This past week, an airline company with a reputation for punctuality, and with one of the best reliability records in the industry, was left dumbfounded as over 1,000 flights worldwide were grounded. No, we’re not talking about Southwest Airlines. This time, it’s Delta.

Like Southwest, the cause is IT-related: a power control module failed. Also like Southwest, backup systems were supposed to kick-in and, familiarly, they did not. This created a cascading effect as multiple systems failed in succession. Reservation systems, boarding pass creation, crew and gate assignments… they all went down.
Delta Airlines IT Failure
Delta’s CEO, Ed Bastian, was perhaps the most exasperated of all, explaining that “hundreds of millions of dollars” were spent on IT upgrades and backups “to prevent what happened yesterday from occurring.” Mr.

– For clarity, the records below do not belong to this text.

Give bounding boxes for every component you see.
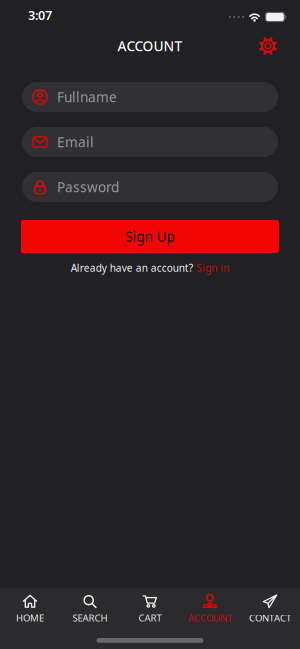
staticText: CONTACT — [249, 612, 291, 624]
button[interactable]: CART — [120, 594, 180, 624]
staticText: Email — [57, 133, 94, 151]
staticText: Password — [57, 178, 119, 196]
staticText: HOME — [16, 612, 44, 624]
staticText: Sign in — [196, 261, 229, 274]
staticText: ACCOUNT — [118, 37, 182, 55]
button[interactable]: ACCOUNT — [180, 594, 240, 624]
button[interactable]: HOME — [0, 594, 60, 624]
button[interactable]: Sign in — [196, 261, 229, 274]
staticText: SEARCH — [72, 612, 108, 624]
staticText: 3:07 — [28, 7, 52, 23]
staticText: Already have an account? — [71, 261, 193, 274]
staticText: Sign Up — [126, 228, 174, 246]
staticText: Fullname — [57, 88, 117, 106]
staticText: CART — [138, 612, 162, 624]
button[interactable]: Sign Up — [21, 220, 279, 253]
button[interactable]: Settings — [254, 32, 282, 60]
button[interactable]: SEARCH — [60, 594, 120, 624]
staticText: ACCOUNT — [188, 612, 232, 624]
button[interactable]: CONTACT — [240, 594, 300, 624]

Bastian lamented, “This is not who we are,” which may be true but does little to assuage the frustration felt by tens of thousands stranded passengers in the US, Japan, Italy, and UK.

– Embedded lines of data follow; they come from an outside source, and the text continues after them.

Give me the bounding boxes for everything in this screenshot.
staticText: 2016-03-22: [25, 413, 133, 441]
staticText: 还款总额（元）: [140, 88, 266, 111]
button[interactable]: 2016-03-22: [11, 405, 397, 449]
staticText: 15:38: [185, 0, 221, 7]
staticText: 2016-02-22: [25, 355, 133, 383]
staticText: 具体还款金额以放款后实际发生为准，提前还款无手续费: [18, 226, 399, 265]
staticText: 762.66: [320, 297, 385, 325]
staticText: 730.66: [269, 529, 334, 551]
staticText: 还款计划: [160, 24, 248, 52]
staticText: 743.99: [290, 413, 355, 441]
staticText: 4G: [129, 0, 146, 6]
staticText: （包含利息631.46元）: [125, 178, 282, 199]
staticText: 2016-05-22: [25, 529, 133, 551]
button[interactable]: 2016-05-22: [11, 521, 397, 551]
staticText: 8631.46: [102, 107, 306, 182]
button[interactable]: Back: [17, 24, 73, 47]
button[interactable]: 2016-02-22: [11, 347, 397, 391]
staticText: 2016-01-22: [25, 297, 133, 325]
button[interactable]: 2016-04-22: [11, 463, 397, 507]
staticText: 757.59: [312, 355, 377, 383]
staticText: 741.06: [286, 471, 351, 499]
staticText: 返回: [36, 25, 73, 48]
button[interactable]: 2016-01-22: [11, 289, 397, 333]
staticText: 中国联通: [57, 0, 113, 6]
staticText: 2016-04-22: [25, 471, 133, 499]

In today’s world, airline flight is a highly choreographed affair: flights land in faraway destinations, flight crews disembark, rest, and are assigned to subsequent flights. The smooth transportation of international travelers depends on many moving parts. When that dance is interrupted, chaos ensues. One singular problem, like Delta’s failed power control module, creates a domino effect of mammoth proportions. At the heart of all this is not the logistics, however, but the passengers who are inconvenienced. Wide-scale anger, frustration, and helplessness are all emotions that have huge impacts on future travel decisions and the corporate bottom line.

What’s Your Excuse, Delta?

In the case of Southwest Airlines’ service stoppage, a router was blamed as the culprit. But, as our CEO Scott Restivo explained , it was about more than a mere piece of computer hardware. A look at the bigger picture reveals a company whose employee unions contend that stock performance takes precedence over IT infrastructure investment, to the detriment of both passengers and the company itself.

In the case of Delta, there seems to be a clear incongruence between spending “hundreds of millions of dollars” on IT infrastructure upgrades and a power control module failure that ground the company to a halt for multiple days. Obviously something is missing in this equation, but what is it?

Aviation analysts have been largely critical of the industry’s mega-mergers and overall ability to keep up with technology, stating that “the meltdown … raises questions about whether a recent wave of four U.S. airline mergers that created four large carriers controlling 85% of domestic capacity has built companies too large and too reliant on IT systems that date from the 1990s.”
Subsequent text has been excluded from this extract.